— DATA EXCERPTS —
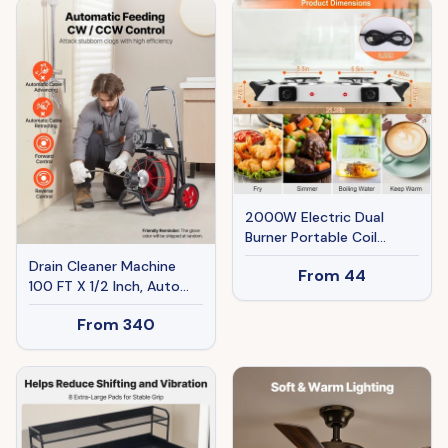
Hose, 9.8ft Cord For
Jobsite, Workshop,
Garage, Home
2000W Electric Dual
Burner Portable Coil
Heating Hot Plate Stove
Drain Cleaner Machine
From
44
Countertop RV Hotplate
100 FT X 1/2 Inch, Auto
With 5 Temperature
Feed Sewer Snake Auger
Adjustments Portable
From
340
On Wheels - With 8
Handles
Cutters & Air-Activated
Foot Switch For 2" To 6"
Pipes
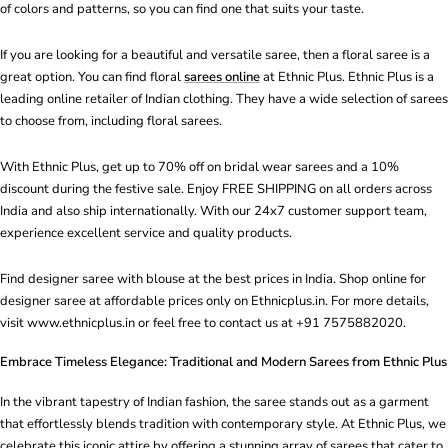
of colors and patterns, so you can find one that suits your taste.
If you are looking for a beautiful and versatile saree, then a floral saree is a
great option. You can find floral
sarees online
at Ethnic Plus. Ethnic Plus is a
leading online retailer of Indian clothing. They have a wide selection of sarees
to choose from, including floral sarees.
With Ethnic Plus, get up to 70% off on bridal wear sarees and a 10%
discount during the festive sale. Enjoy FREE SHIPPING on all orders across
India and also ship internationally. With our 24x7 customer support team,
experience excellent service and quality products.
Find designer saree with blouse at the best prices in India. Shop online for
designer saree at affordable prices only on Ethnicplus.in. For more details,
visit www.ethnicplus.in or feel free to contact us at +91 7575882020.
Embrace Timeless Elegance: Traditional and Modern Sarees from Ethnic Plus
In the vibrant tapestry of Indian fashion, the saree stands out as a garment
that effortlessly blends tradition with contemporary style. At Ethnic Plus, we
celebrate this iconic attire by offering a stunning array of sarees that cater to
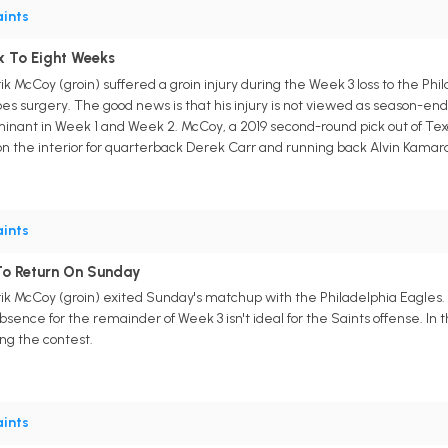
ints
x To Eight Weeks
 McCoy (groin) suffered a groin injury during the Week 3 loss to the Phil
 surgery. The good news is that his injury is not viewed as season-endin
inant in Week 1 and Week 2. McCoy, a 2019 second-round pick out of Texas
n the interior for quarterback Derek Carr and running back Alvin Kamar
ints
To Return On Sunday
k McCoy (groin) exited Sunday's matchup with the Philadelphia Eagles.
 absence for the remainder of Week 3 isn't ideal for the Saints offense. In
g the contest.
ints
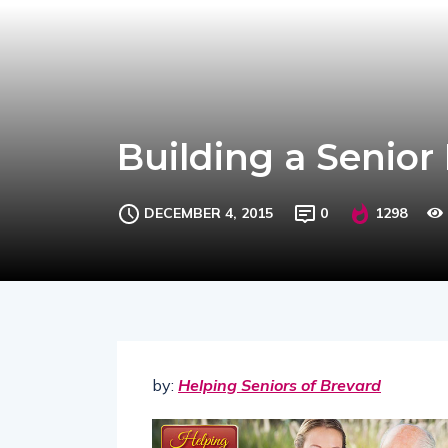
Building a Senior
DECEMBER 4, 2015
0
1298
by:
Helping Seniors of Brevard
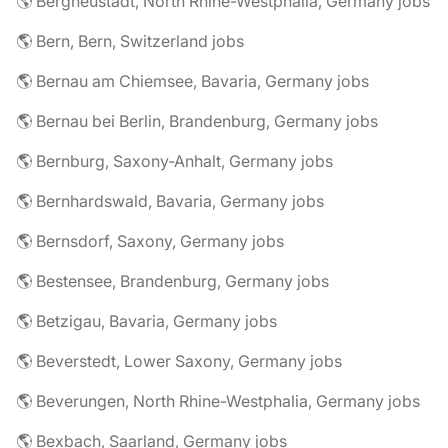
🌎 Bergneustadt, North Rhine-Westphalia, Germany jobs
🌎 Bern, Bern, Switzerland jobs
🌎 Bernau am Chiemsee, Bavaria, Germany jobs
🌎 Bernau bei Berlin, Brandenburg, Germany jobs
🌎 Bernburg, Saxony-Anhalt, Germany jobs
🌎 Bernhardswald, Bavaria, Germany jobs
🌎 Bernsdorf, Saxony, Germany jobs
🌎 Bestensee, Brandenburg, Germany jobs
🌎 Betzigau, Bavaria, Germany jobs
🌎 Beverstedt, Lower Saxony, Germany jobs
🌎 Beverungen, North Rhine-Westphalia, Germany jobs
🌎 Bexbach, Saarland, Germany jobs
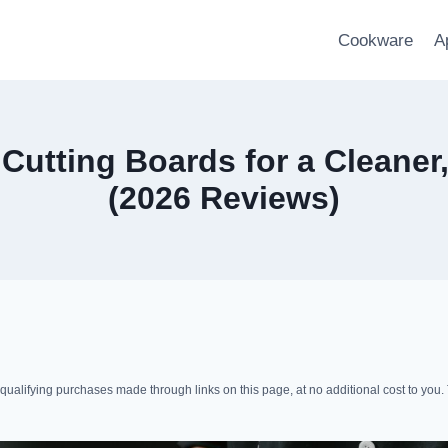
Cookware
A
utting Boards for a Cleaner
(2026 Reviews)
lifying purchases made through links on this page, at no additional cost to you. 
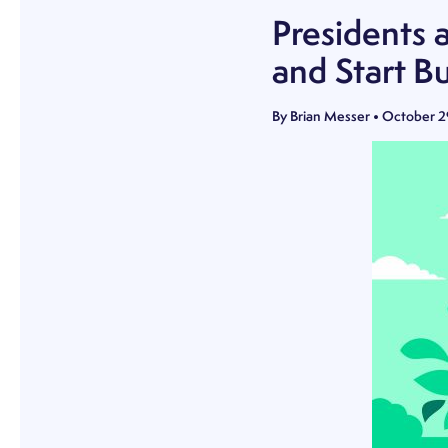
Presidents 
and Start B
By
Brian Messer
•
October 2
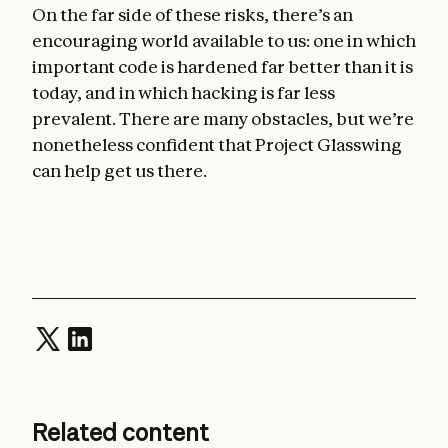
On the far side of these risks, there’s an
encouraging world available to us: one in which
important code is hardened far better than it is
today, and in which hacking is far less
prevalent. There are many obstacles, but we’re
nonetheless confident that Project Glasswing
can help get us there.
Related content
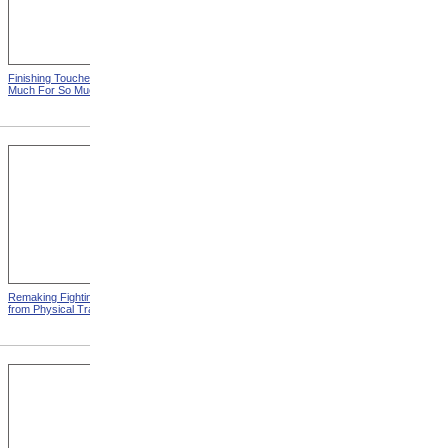
Finishing Touches from So
Roosevelt Takes Oath Of
Much For So Much
Office
Remaking Fighting Civilians
Breaking In The New
from Physical Training
Artificial Leg from Physical
Training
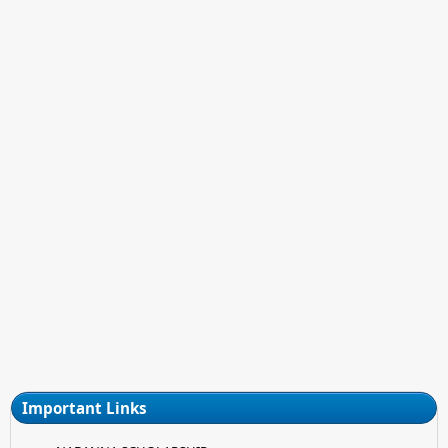
Important Links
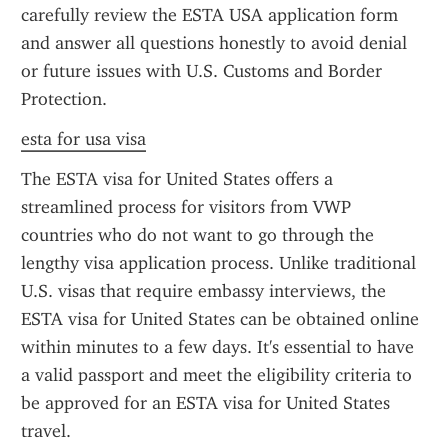
carefully review the ESTA USA application form 
and answer all questions honestly to avoid denial 
or future issues with U.S. Customs and Border 
Protection.
esta for usa visa
The ESTA visa for United States offers a 
streamlined process for visitors from VWP 
countries who do not want to go through the 
lengthy visa application process. Unlike traditional 
U.S. visas that require embassy interviews, the 
ESTA visa for United States can be obtained online 
within minutes to a few days. It's essential to have 
a valid passport and meet the eligibility criteria to 
be approved for an ESTA visa for United States 
travel.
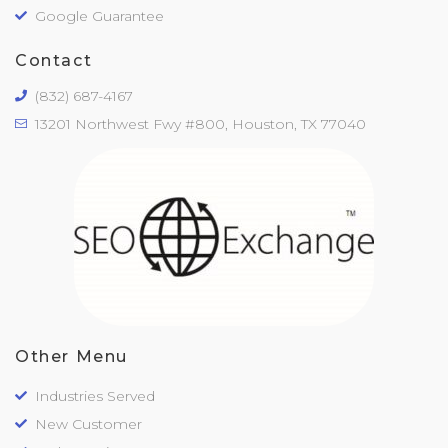
Google Guarantee
Contact
(832) 687-4167
13201 Northwest Fwy #800, Houston, TX 77040
Other Menu
Industries Served
New Customer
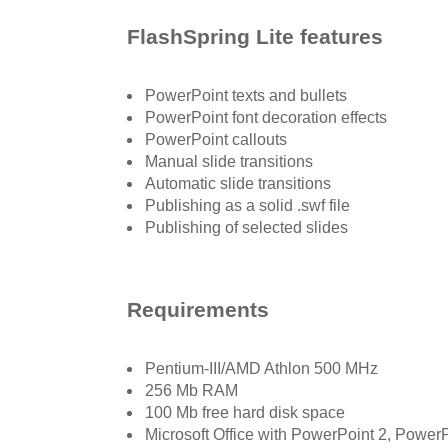
FlashSpring Lite features
PowerPoint texts and bullets
PowerPoint font decoration effects
PowerPoint callouts
Manual slide transitions
Automatic slide transitions
Publishing as a solid .swf file
Publishing of selected slides
Requirements
Pentium-III/AMD Athlon 500 MHz
256 Mb RAM
100 Mb free hard disk space
Microsoft Office with PowerPoint 2, Pow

— REQUIRED ACTION —
No picture is to be printed. Output exactly the lines above from the line containing "Heating Hot Plate Stove" through the line containing "at Ethnic Plus. Ethnic Plus is a".

— COMPLETED EXERCISE —
Heating Hot Plate Stove
Drain Cleaner Machine
From
44
Countertop RV Hotplate
100 FT X 1/2 Inch, Auto
With 5 Temperature
Feed Sewer Snake Auger
Adjustments Portable
From
340
On Wheels - With 8
Handles
Cutters & Air-Activated
Foot Switch For 2" To 6"
Pipes
of colors and patterns, so you can find one that suits your taste.
If you are looking for a beautiful and versatile saree, then a floral saree is a
great option. You can find floral
sarees online
at Ethnic Plus. Ethnic Plus is a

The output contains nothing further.